Ebinger Handels- und Gewerbeverein fürchtet um diesjährige Termine. Wie solide ist ein Fischmarkt?

Albstadt-Ebingen - Der Handels- und Gewerbeverein (HGV) Albstadt-Ebingen will 2017 zwei verkaufsoffene Sonntage veranstalten – und bangt zwei Monate vor dem ersten der beiden Stichtage, es könnte ihm jemand einen Strich durch die Rechnung machen. Etwa die Gewerkschaft ver.di.

Das Problem und die Diskussion sind nicht gerade taufrisch: Maximal drei verkaufsoffene Sonntage dürfen in einer Gemeinde stattfinden, vorausgesetzt, es geht zeitgleich eine Großveranstaltung von "überregionaler Bedeutung" und Anziehungskraft über die Bühne.

Doch was ist das – eine Großveranstaltung von "überregionaler Bedeutung"? Die baden-württembergischen Gemeinden legen die fragliche Rechtsverordnung seit einem Jahrzehnt recht großzügig aus, so dass gelegentlich der Eindruck entstehen konnte, nicht der Hund "Großevent" wackle mit dem Schwanz "verkaufsoffener Sonntag", sondern der Schwanz mit dem Hund. Der Einzelhandel, so wurde und wird auch in Albstadt argumentiert, brauche in Zeiten, da nicht mehr eingekauft, sondern "geshoppt" werde, wenigstens zwei verkaufsoffene Sonntage im Jahr, wenn er sich gegen die Konkurrenz in der Nachbarschaft und vor allem im Internet behaupten wolle.
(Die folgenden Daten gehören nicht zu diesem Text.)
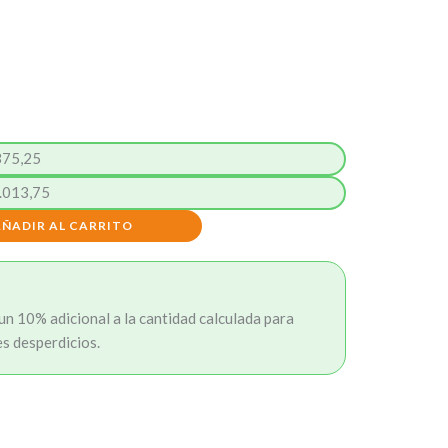
375,25
.013,75
AÑADIR AL CARRITO
n 10% adicional a la cantidad calculada para
es desperdicios.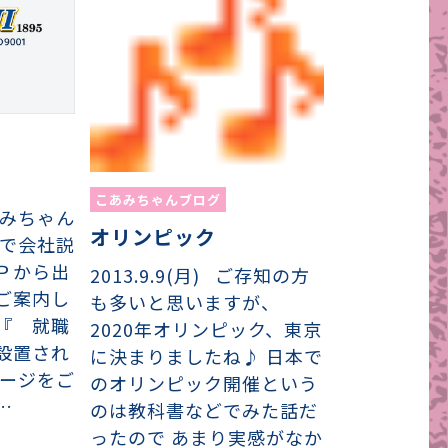
こあみちゃんブログ
みちゃん
オリンピック
グで会社説
Ｐから出
2013.9.9(月) ご存知の方
ご案内し
も多いと思いますが、
『 就職
2020年オリンピック、東京
設置され
に決まりましたね♪ 日本で
ページをご
のオリンピック開催という
…
のは教科書などでみた話だ
ったので あまり実感がなか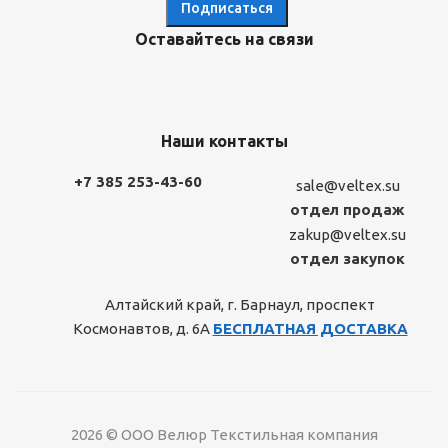
Оставайтесь на связи
Наши контакты
+7 385 253-43-60
sale@veltex.su
отдел продаж
zakup@veltex.su
отдел закупок
Алтайский край, г. Барнаул, проспект
Космонавтов, д. 6А
БЕСПЛАТНАЯ ДОСТАВКА
2026 © ООО Велюр Текстильная компания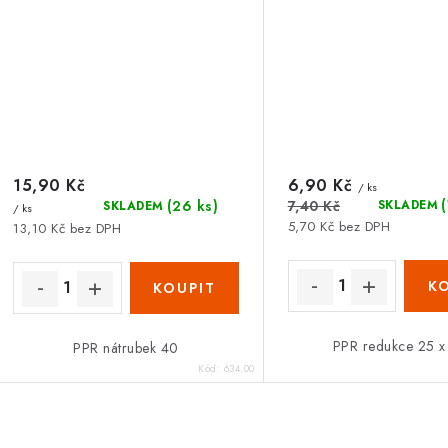
15,90 Kč
6,90 Kč
/ ks
7,40 Kč
(26 ks)
SKLADEM
SKLADEM
/ ks
5,70 Kč bez DPH
13,10 Kč bez DPH
PPR redukce 25 x
PPR nátrubek 40
Kód:
634.00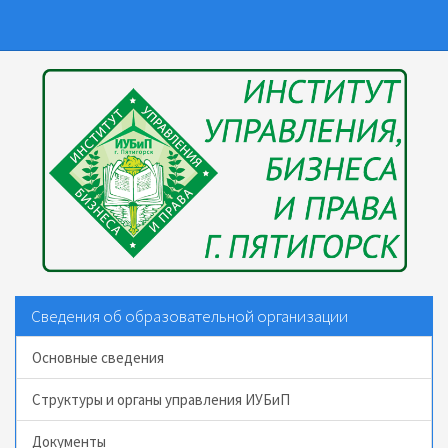
Перейти
к
основному
содержанию
Сведения об образовательной организации
Основные сведения
Структуры и органы управления ИУБиП
Документы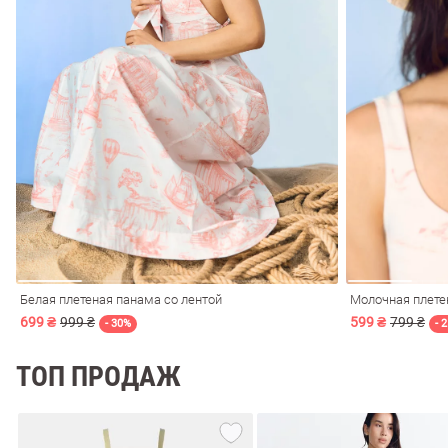
обелье
витеры
Белая плетеная панама со лентой
Молочная плете
699 ₴
999 ₴
599 ₴
799 ₴
ия
Очки
Косметика
Платки
Панамы
- 30%
- 
ТОП ПРОДАЖ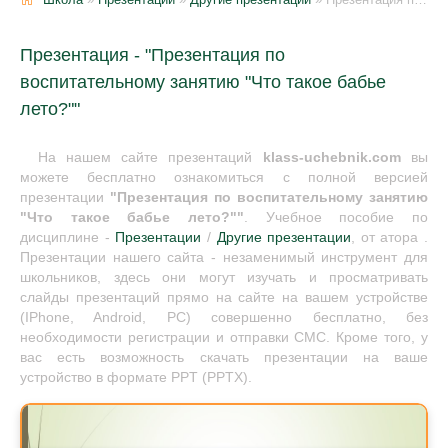
Презентация - "Презентация по
воспитательному занятию "Что такое бабье
лето?""
На нашем сайте презентаций
klass-uchebnik.com
вы
можете бесплатно ознакомиться с полной версией
презентации
"Презентация по воспитательному занятию
"Что такое бабье лето?""
. Учебное пособие по
дисциплине -
Презентации
/
Другие презентации
, от атора .
Презентации нашего сайта - незаменимый инструмент для
школьников, здесь они могут изучать и просматривать
слайды презентаций прямо на сайте на вашем устройстве
(IPhone, Android, PC) совершенно бесплатно, без
необходимости регистрации и отправки СМС. Кроме того, у
вас есть возможность скачать презентации на ваше
устройство в формате PPT (PPTX).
Was hat die Ebinger Geschäftsleute dann auf einmal aufgescheucht? Im November 2015 erging ein Urteil des Bundesverwaltungsgerichts, wonach die "überregionale Veranstaltung" gewisse Bedingungen erfüllen müsse: Sie dürfe nicht aus dem Nichts entstanden sein, sie müsse per se mindestens ebenso viel Publikum anziehen wie die offenen Geschäfte, und sie müsse in angemessener Nähe zu diesen Geschäften über die Bühne gehen. Dem "Laissez-faire" wird dadurch ein Riegel vorgeschoben – vorausgesetzt, es findet sich ein Kläger, der den Richter anruft. In Stuttgart und in Sindelfingen ist das 2016 geschehen: Die "Allianz gegen den verkaufsoffenen Sonntag", der neben den Kirchen und dem DGB auch ver.di angehört, zwang die Stuttgarter zum Verzicht.

Den Sindelfinger verkaufsoffenen Sonntag konnte sie dagegen nicht verhindern, aber nur deshalb, weil die Verwaltungsrichter eine einstweilige Verfügung nicht für gerechtfertigt hielten. Die Entscheidung in der Hauptsache steht noch aus.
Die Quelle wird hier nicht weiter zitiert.